Confessioni di una bambola

Rappresentano un’illusione, una dimensione parallela del reale, manipolata attraverso le multiformi traduzioni del vizio e del desiderio. Sembrano donne in carne ed ossa, lascive e civettuole, reincarnazioni perfette di un gusto raffinato e perverso. Ma di carne, qui, non ce n’è davvero traccia e queste splendide ragazze, in realtà, sono bambole. Beatrice Morabito, avvenente artista genovese, le usa proiettandoci dentro tutto il suo mondo interiore, tanto come creativa quanto come donna. Quei corpi algidi e precisi si riempiono così, attraverso scenografie sapienti, un uso delle luci oculato e lo scatto fotografico enfatico ed esperto, dell’erotismo prorompente che sfocia nell’apoteosi della femminilità, attraverso la fragilità, la grazia e l’immortalità dei mannequins.

Le opere di Beatrice Morabito sono una trasposizione di quello che potrebbe essere un diario segreto. Sogni, desideri, sentimenti ed emozioni, invece di essere tenuti sotto chiave, fagocitati da pagine ingiallite, vengono assorbiti da corpi vuoti che, altrimenti, non sarebbero altro che tali. «Spesso i miei lavori mostrano vizi e perversioni – racconta l’artista – e in questo seguo un insegnamento di Freud: gratta il vizio e troverai la virtù, e viceversa. Ecco, io mostro il vizio e forse qualcuno riuscirà a vedere la virtù nascosta dietro di esso. La scelta delle bambole è stata dettata dal desiderio di poter instillare un’emozione in qualcosa che, di per sé, emozione non può avere. Solo le luci e il linguaggio del corpo possono dettare un sentimento, e se esso arriva all’osservatore, allora la bambola, specchio di me stessa, è in grado di diventare donna».

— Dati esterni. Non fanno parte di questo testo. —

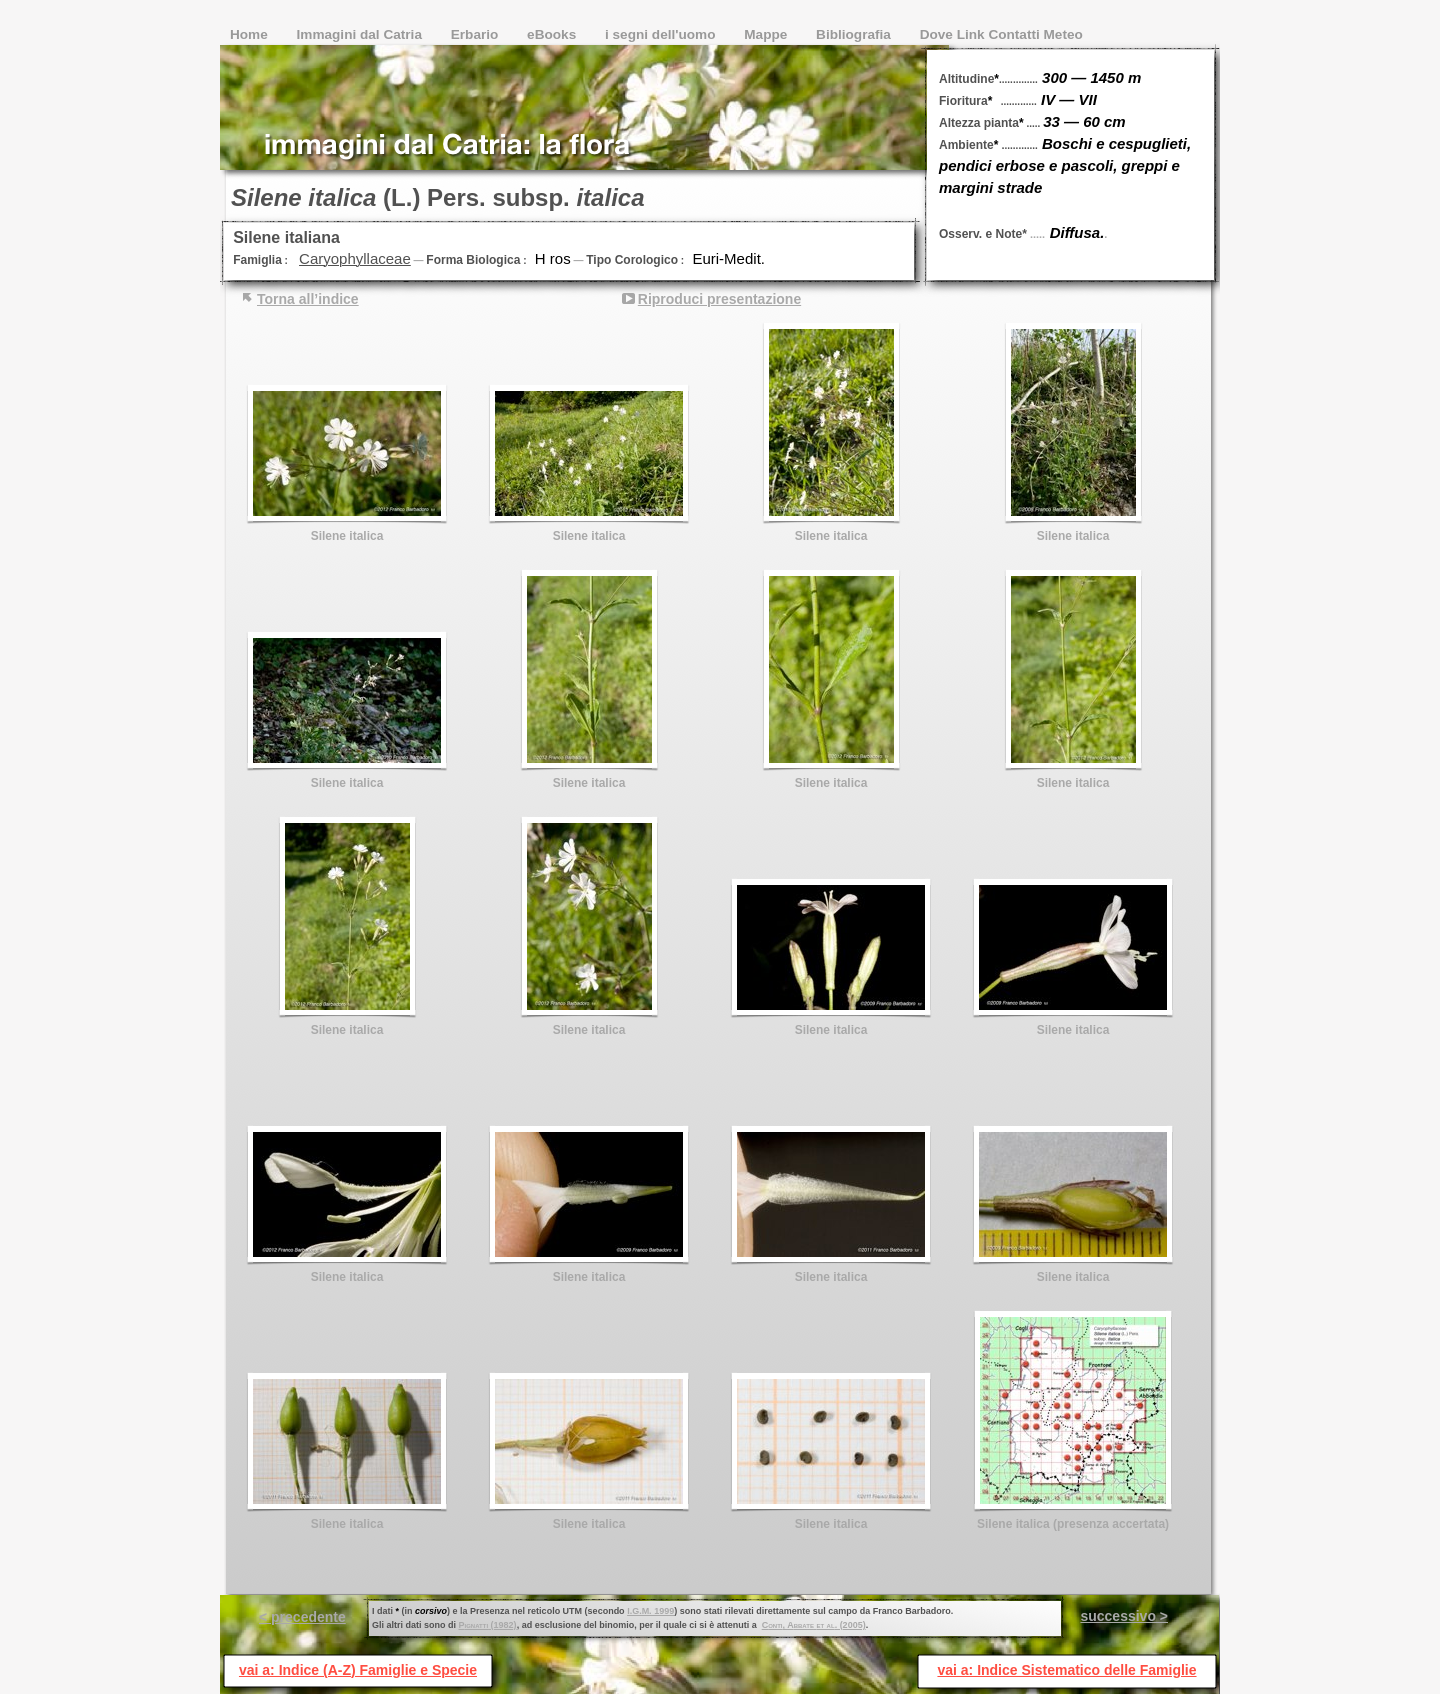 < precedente (302, 1617)
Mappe (767, 34)
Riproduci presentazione (719, 299)
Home (251, 34)
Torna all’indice (308, 299)
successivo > (1124, 1616)
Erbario (476, 34)
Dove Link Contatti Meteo (1001, 34)
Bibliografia (855, 34)
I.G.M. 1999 (650, 1611)
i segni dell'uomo (662, 34)
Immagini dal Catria (361, 34)
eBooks (553, 34) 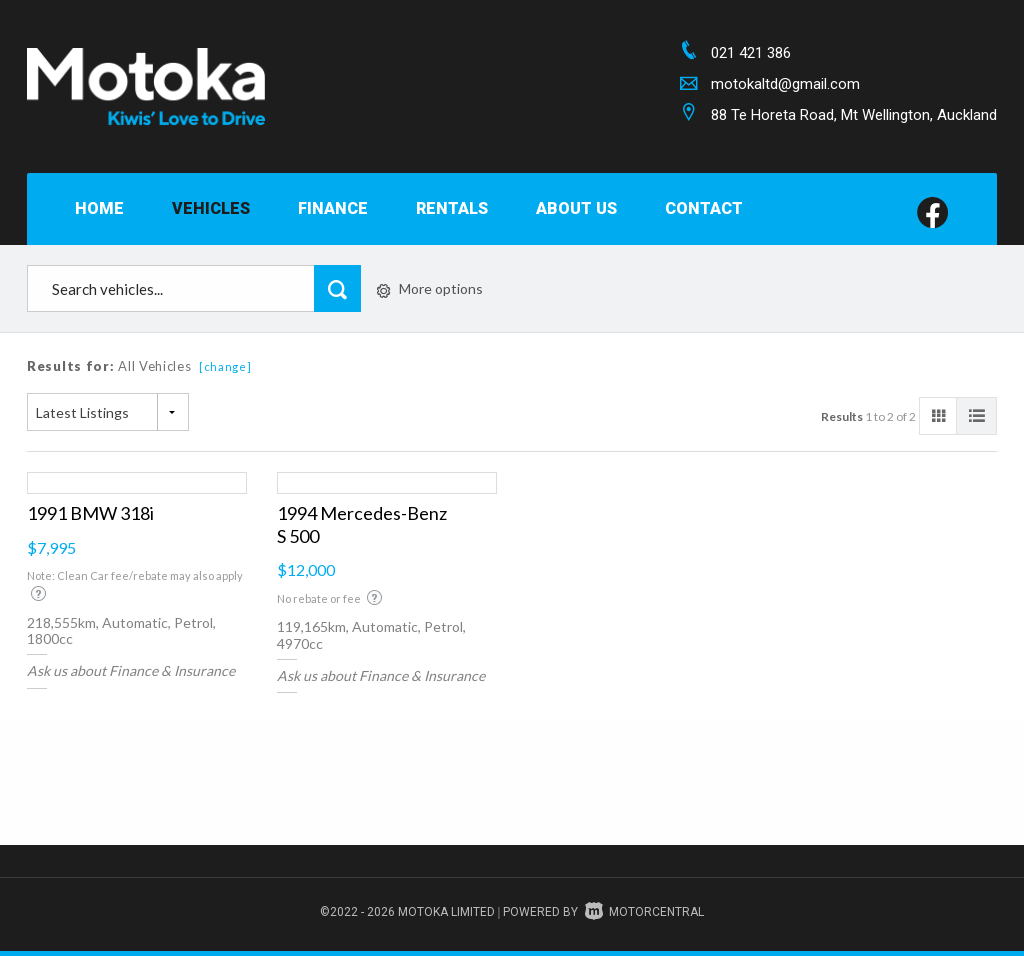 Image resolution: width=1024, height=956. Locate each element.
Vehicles (211, 208)
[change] (225, 366)
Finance (333, 208)
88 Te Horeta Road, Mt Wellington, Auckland (854, 115)
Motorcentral (644, 912)
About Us (576, 208)
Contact (704, 208)
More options (430, 288)
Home (99, 208)
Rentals (452, 208)
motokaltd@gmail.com (785, 84) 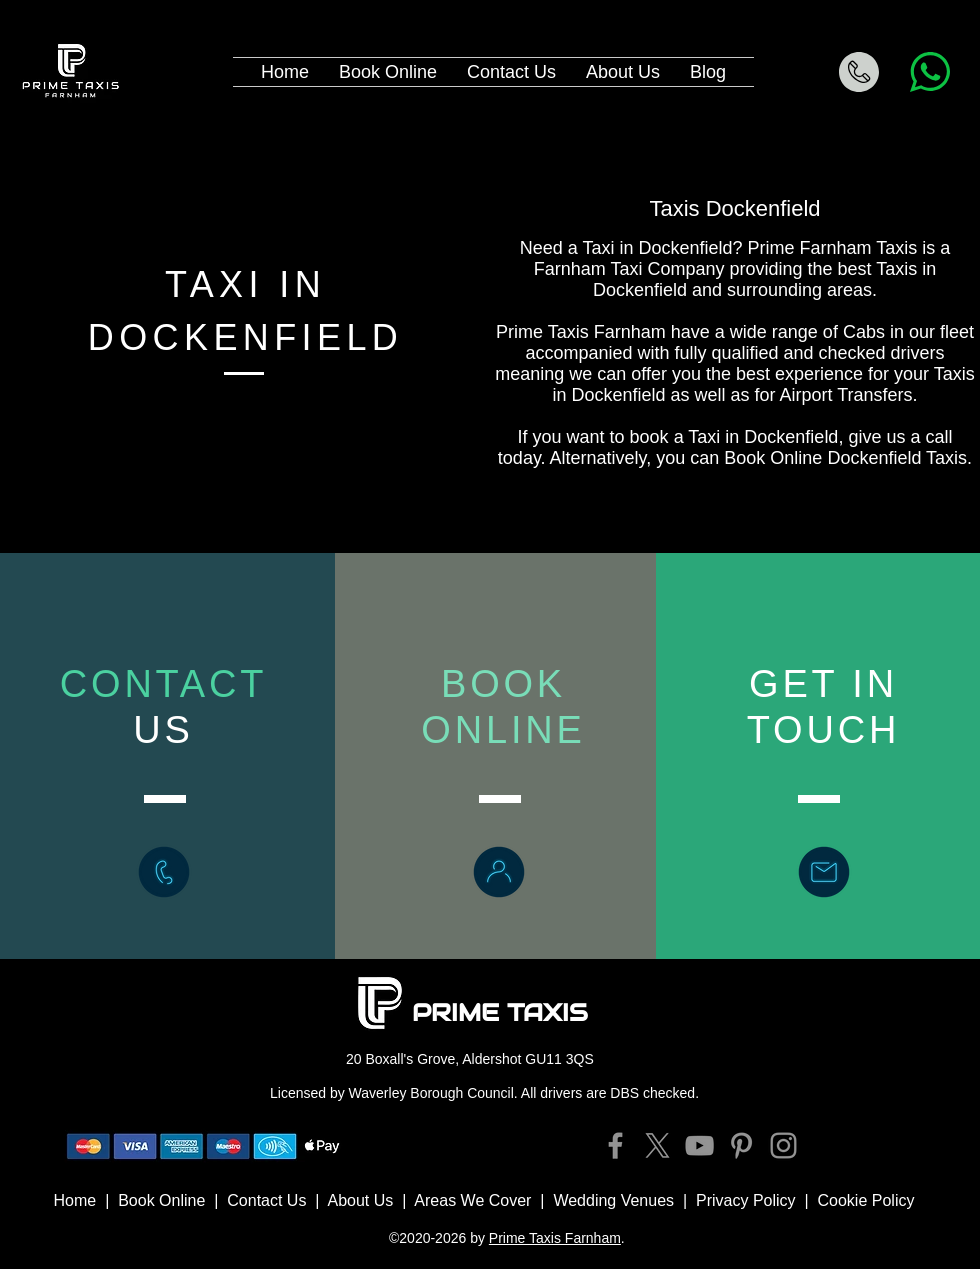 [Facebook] (615, 1145)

Queste procaci e artificiose ragazze, dalla pelle diafana e dallo sguardo stralunato, possono diventare qualsiasi cosa: mistress o schiave d’amore, prede di corde e nodi o amanti esperte, giovani lolite o incontenibili messaline. Per rappresentare tutto questo le bambole vengono scelte con cura e provengono da ogni parte del mondo. Devono essere duttili, per poterle spogliare del ruolo consueto di giocattolo, e predisporle poi a indossare i panni della sensualità, trasformandole in mezzi utili ad esprimere il controverso e sfaccettato universo femminile. «Scelgo e modifico bambole che possano essere anche erotiche, donne mature e volitive che mi permettano questo gioco di proiezione dei miei desideri in loro» ha continuato l’artista, che pone al centro della sua opera l’erotismo come punto cardine non solo dell’arte, ma anche della vita. Il sesso, infatti, è per lei «una componente essenziale delle persone, è un istinto senza il quale ci saremmo estinti anni or sono».

Le bambole di Beatrice Morabito profumano di Chanel n. 5 e hanno il sapore di fragole e champagne. Sono voluttuose come delle Louboutin portate con disinvoltura, intriganti come un sex toy Lelo, eccitanti come una guepiere di Victoria’s Secret. Sono preziose e raffinate, incarnano sogni altolocati e lussuosi, su cui tutti possono fantasticare, ma che pochi possono raggiungere. Restano immutabili nel tempo, come gli istinti primordiali, le esigenze sessuali ataviche, le perversioni più antiche. Sono i desideri erotici più profondi e consolidati, che serpeggiano sotto il pregiudizio e la buona condotta. Sono la libertà di esprimere la natura umana, un’esplosione incontrollata di piacere senza limite.